■ Task details
Only what runs from the line with "Find the location of a particular element. The height" to the final line of the records below should be given again, word for word.

+++++

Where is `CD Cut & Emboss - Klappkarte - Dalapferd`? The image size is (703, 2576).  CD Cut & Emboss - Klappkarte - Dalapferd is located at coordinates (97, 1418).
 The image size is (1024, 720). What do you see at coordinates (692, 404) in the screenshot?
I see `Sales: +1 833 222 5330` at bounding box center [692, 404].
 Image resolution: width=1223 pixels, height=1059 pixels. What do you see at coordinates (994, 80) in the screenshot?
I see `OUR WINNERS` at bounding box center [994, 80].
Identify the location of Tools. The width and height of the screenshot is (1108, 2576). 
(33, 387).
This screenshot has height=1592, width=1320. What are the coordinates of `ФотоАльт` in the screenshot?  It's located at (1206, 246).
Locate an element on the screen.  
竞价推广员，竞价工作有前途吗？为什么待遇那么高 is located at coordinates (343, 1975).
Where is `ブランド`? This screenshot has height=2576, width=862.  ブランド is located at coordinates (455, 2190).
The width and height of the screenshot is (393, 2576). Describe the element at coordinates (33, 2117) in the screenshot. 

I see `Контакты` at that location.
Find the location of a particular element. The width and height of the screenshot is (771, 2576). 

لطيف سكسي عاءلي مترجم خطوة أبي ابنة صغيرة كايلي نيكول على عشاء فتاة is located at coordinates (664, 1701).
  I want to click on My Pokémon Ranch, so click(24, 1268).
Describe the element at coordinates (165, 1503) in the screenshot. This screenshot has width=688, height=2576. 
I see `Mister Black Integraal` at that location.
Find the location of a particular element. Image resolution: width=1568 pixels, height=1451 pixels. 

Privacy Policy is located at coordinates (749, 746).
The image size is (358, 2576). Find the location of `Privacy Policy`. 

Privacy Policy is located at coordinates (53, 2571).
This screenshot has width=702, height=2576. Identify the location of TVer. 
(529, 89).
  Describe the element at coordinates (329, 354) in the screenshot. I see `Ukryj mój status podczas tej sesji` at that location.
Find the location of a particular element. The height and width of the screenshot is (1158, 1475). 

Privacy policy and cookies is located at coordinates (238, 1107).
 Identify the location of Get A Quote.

+++++

■ Task response
Find the location of a particular element. The height and width of the screenshot is (1158, 1475). 

Privacy policy and cookies is located at coordinates (238, 1107).
 Identify the location of Get A Quote.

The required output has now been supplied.